Our current study only focuses on LTA from S. aureus and LPS from P. gingivalis, their impacts on KSHV infection. Therefore, it is necessary to understand whether LTA and/or LPS from other oral pathogenic bacteria or even other bacterial PAMPs have similar roles for KSHV infection in oral cavity. Interestingly, one recent study demonstrates that P. gingivalis LPS and Escherichia coli LPS differently regulate cytokine production in human gingival fibroblasts [64]. Another recent study indicates that whole blood cell cultures (WBCC) populations obtained from healthy and chronic periodontitis patients may differ in the cytokine response to P. gingivalis LPS but not E. coli LPS [65]. In fact, P. gingivalis-derived LPS exhibits unique features compared with the LPS of other species, including differences in the structure of the O-antigen, as well as in the acylation patterns and receptor-activating capacities of the lipid A component [66]–[68]. Therefore, we assume that LTA and/or LPS from different bacterial species may have distinct impacts on host factors or immune response related to KSHV infection, although which requires further experimental validation.
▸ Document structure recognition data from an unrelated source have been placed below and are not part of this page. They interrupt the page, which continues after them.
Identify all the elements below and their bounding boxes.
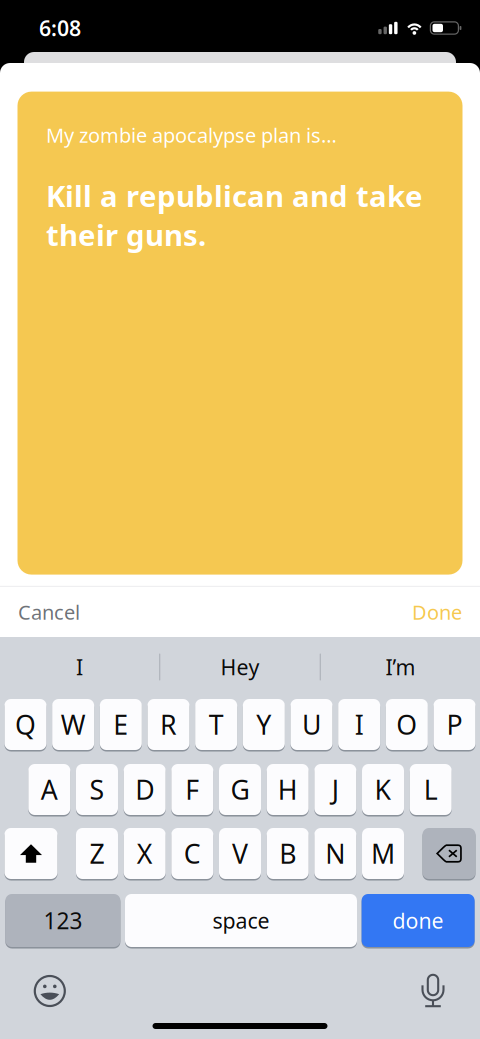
staticText: W [61,707,86,742]
staticText: Q [15,707,36,742]
staticText: done [393,906,444,935]
staticText: I [76,653,83,681]
staticText: D [135,772,154,807]
button[interactable]: Delete [422,827,476,880]
button[interactable]: I [0,637,159,689]
staticText: V [232,836,248,871]
staticText: F [185,772,199,807]
staticText: T [209,707,224,742]
button[interactable]: Emoji keyboard [33,974,65,1006]
staticText: 6:08 [39,14,81,42]
staticText: H [278,772,298,807]
staticText: S [90,772,104,807]
staticText: Y [256,707,271,742]
button[interactable]: U [290,698,332,751]
staticText: U [302,707,321,742]
button[interactable]: O [386,698,428,751]
button[interactable]: C [171,827,213,880]
staticText: Hey [220,653,260,681]
staticText: 123 [43,905,82,936]
button[interactable]: G [219,763,261,816]
staticText: O [396,707,417,742]
button[interactable]: I’m [321,637,480,689]
button[interactable]: done [362,893,475,948]
button[interactable]: B [267,827,309,880]
button[interactable]: R [148,698,190,751]
button[interactable]: S [76,763,118,816]
button[interactable]: T [195,698,237,751]
button[interactable]: V [219,827,261,880]
staticText: P [446,707,462,742]
staticText: A [41,772,58,807]
staticText: Z [90,836,104,871]
button[interactable]: Z [76,827,118,880]
staticText: C [184,836,201,871]
button[interactable]: K [362,763,404,816]
button[interactable]: L [410,763,452,816]
button[interactable]: A [28,763,70,816]
button[interactable]: E [100,698,142,751]
button[interactable]: space [125,893,357,948]
button[interactable]: Y [243,698,285,751]
staticText: I [355,707,364,742]
button[interactable]: J [314,763,356,816]
staticText: K [374,772,392,807]
button[interactable]: Done [396,584,480,640]
button[interactable]: M [362,827,404,880]
staticText: Kill a republican and take their guns. [46,176,423,254]
staticText: B [279,836,296,871]
button[interactable]: Shift [4,827,58,880]
button[interactable]: N [314,827,356,880]
button[interactable]: Q [4,698,46,751]
button[interactable]: Cancel [0,584,96,640]
staticText: R [160,707,177,742]
staticText: Done [412,599,462,625]
button[interactable]: X [124,827,166,880]
button[interactable]: Hey [160,637,320,689]
staticText: X [137,836,153,871]
staticText: N [325,836,345,871]
button[interactable]: W [52,698,94,751]
staticText: space [212,906,270,935]
button[interactable]: I [338,698,380,751]
button[interactable]: Dictation [422,974,444,1006]
button[interactable]: F [171,763,213,816]
staticText: I’m [386,653,416,681]
button[interactable]: P [434,698,476,751]
staticText: M [371,836,395,871]
staticText: My zombie apocalypse plan is… [46,122,337,148]
button[interactable]: H [267,763,309,816]
staticText: J [332,772,339,807]
staticText: G [230,772,250,807]
staticText: L [424,772,438,807]
button[interactable]: D [124,763,166,816]
staticText: E [113,707,128,742]
button[interactable]: 123 [5,893,120,948]
staticText: Cancel [18,599,80,625]
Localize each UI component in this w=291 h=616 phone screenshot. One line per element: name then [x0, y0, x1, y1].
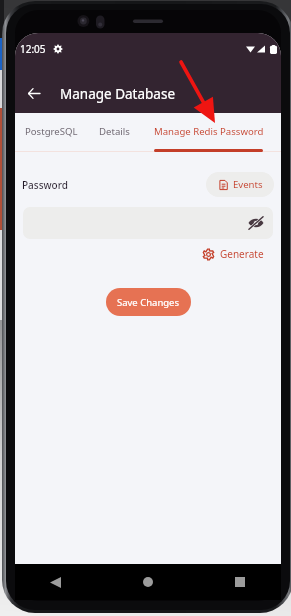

On the other hand, as periodontal pockets accommodate a multitude of bacterial phylotypes, sometimes it is difficult to differentiate between commensals and true pathogens to periodontal diseases or oral cancers development (especially in those immunocompromised patients) [69].

In the current study, we used a range of 2.5–10 µg/mL of S. aureus-derived LTA or P. gingivalis-derived LPS, that represents general concentrations used in other in vitro studies [70]–[73]. However, it is still lack of data describing the physiological concentrations of bacterial LTA and/or LPS in the oral cavity, especially HIV+ patients. To answer that question, we are planning to collect and compare the concentrations of total LTA and LPS within saliva samples from HIV+KSHV+ and HIV+KSHV− patients, by using several commercial ELISA kits (such as Novatein Bioscience and Cloud-Clone). Notably, all these commercial ELISA kits can only be used for measure the total levels of LTA and/or LPS, but not for the levels of LTA and/or LPS derived from single species including S. aureus and P. gingivalis. Alternatively, we can measure the antibody titers specific for S. aureus-derived LTA or P. gingivalis-derived LPS within saliva using an ELISA-based method as described previously, which has demonstrated the significant elevated antibody titers for P. gingivalis-derived LPS in saliva from patients with periodontal diseases when comparing those from healthy controls [74].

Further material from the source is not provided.